Dreamer Fithp Apprentice
January 15th, 2016, 04:08 AM
Some random points:
- you probably know, but just in case: This will STILL be insecure. All the shred/wipe type programs are essentially obsolete. It is no longer possible to securely wipe files on modern hard drives consistently and with reasonable confidence, because of remapping. See "man wipe". Still worth doing, but you should keep the limits in mind and those limits are greater than they used to be, back in the day when the OS managed marking bad clusters like God intended it to. If you really want a secure system now, you have to encrypt the the drive BEFORE any data goes on it, with something like truecrypt or Veracrypt. That isn't to say overwriting will fail consistently either of course. Probably, most of the time, it WILL destroy the data, especially if the file is of recent origin and hasn't been edited, altered, or moved about, and the drive is in good shape.
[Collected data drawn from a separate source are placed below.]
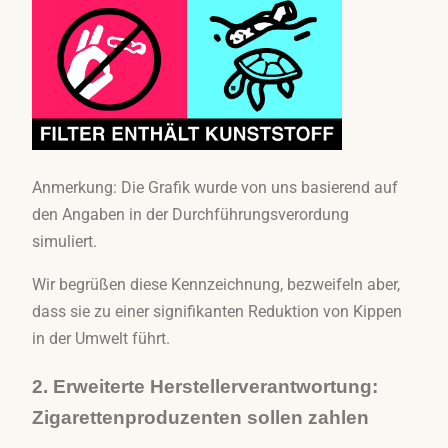
Anmerkung: Die Grafik wurde von uns basierend auf
den Angaben in der Durchführungsverordung
simuliert.
Wir begrüßen diese Kennzeichnung, bezweifeln aber,
dass sie zu einer signifikanten Reduktion von Kippen
in der Umwelt führt.
2. Erweiterte Herstellerverantwortung:
Zigarettenproduzenten sollen zahlen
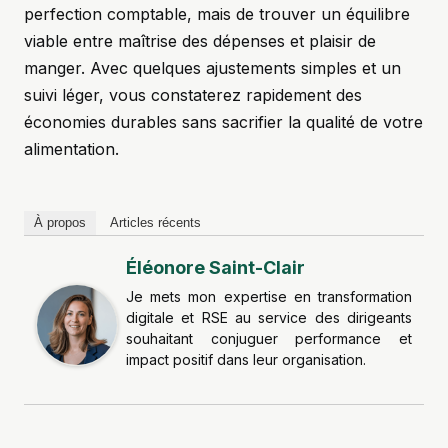
perfection comptable, mais de trouver un équilibre
viable entre maîtrise des dépenses et plaisir de
manger. Avec quelques ajustements simples et un
suivi léger, vous constaterez rapidement des
économies durables sans sacrifier la qualité de votre
alimentation.
À propos
Articles récents
Éléonore Saint-Clair
Je mets mon expertise en transformation
digitale et RSE au service des dirigeants
souhaitant conjuguer performance et
impact positif dans leur organisation.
And of course, if it turns out to have been the wrong file and you accidentally wiped out something irreplaceable that you really NEED, then wipe becomes a totally reliable destroyer of information that consumes date and excretes entropy. Seriously, most of the time it probably works, It is just that you can't count on it.
- bleachbit does have the -o option which overwrites files once. Once is sufficient unless your opponent is willing to take the HD apart and spend non-trivial amounts of money. Of course you still have the remapping and similar issues.
-Using one of the really heavy duty wipers will take longer than you might expect. Think about maybe niceing it to run in the background.
-depends on what you might want to wipe, but you may want to look at the "find" command. It can help you wipe files without wiping the directories they are in. Sometimes that's a real good idea.